Wednesday, January 17, 2024

A Field Guide to the North American Family

 
 
A Field Guide to the North American Family
by Garth Risk Hallberg
Knopf
2007, reprinted in 2017
 
 
A Field Guide to the North American Family is a novella-length collection of literary short stories that narrate a turbulent year in the lives of two neighboring suburban families. Field Guide also employs a number of gimmicks that only partially work together.
 
The Hungates and Harrisons are neighbors on Long Island. Oldest son Gabe Hungate and oldest daughter Lacey Harrison were born about the same time, and the two families have been close ever since.
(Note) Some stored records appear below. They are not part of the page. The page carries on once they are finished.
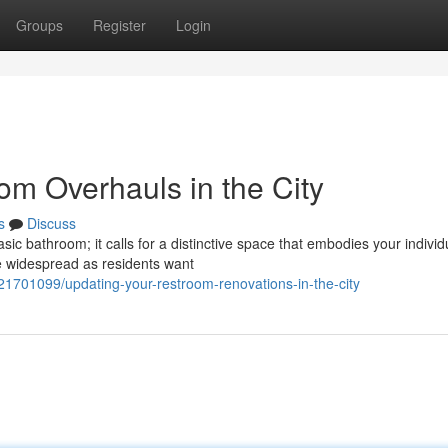
Groups
Register
Login
om Overhauls in the City
s
Discuss
asic bathroom; it calls for a distinctive space that embodies your individ
 widespread as residents want
21701099/updating-your-restroom-renovations-in-the-city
Over the course of the year, Mr Harrison dies, Mr and Mrs Hungate get divorced, Gabe and Lacey date then break up, and Gabe gets in an accident that leaves him covered in severe burns.
 
The stories present all this in a roughly chronological order, and from a variety of perspectives - accounts from all 8 family members (Gabe and Lacey each have a younger sibling), from friends at school, and from an omniscient narrator, presented in a mix of first and third person. As you read each story (typically vignette length, less than a page), you have to figure out who it's about and when it happens in order to add it to your understanding of the overall narrative.
 
Each story has a title like "Divorce" or "Sibling Rivalry," and they're arranged alphabetically, as though Field Guide really was an encyclopedia of family topics. The stories are sometimes closely, sometimes only barely related to the titles. Adding to this gimmick, each story is cross-referenced with a number of others, like social scientific encyclopedia entries would be. Supposedly, these references provide an alternate, non-alphabetical reading order, although since there are like 4-6 per story, I wasn't sure how to actually use them in that way.
 
The last gimmick is that each of the 60-something stories has an accompanying photograph and caption. Each photo was taken by a different artist, and their connections to either the title or story tends to be oblique. The captions are only a sentence or two long, and are written more like natural science, as though the title topic was an animal species. So they'll say things like 'Due to a growth curve similar to that of Depression, a robust Divorce population has become common wherever Love dwells in large numbers.' The captions have no relation to the stories at all. If Hallberg had leaned into that style, he would've ended up with something much weirder, and possibly more interesting, akin to Ben Marcus's The Age of Wire and String.
 
As it stands, I'm not sure the payoff is worth all the effort, or more importantly, if the story is even worth telling, or the gimmicks do anything to enrich it. I don't think I would have been interested in this narrative if it had been told conventionally, and I can't help but feel that the format is wasted, reduced to little more than a recurring page layout, used in a way that doesn't take advantage of its unique storytelling possibilities.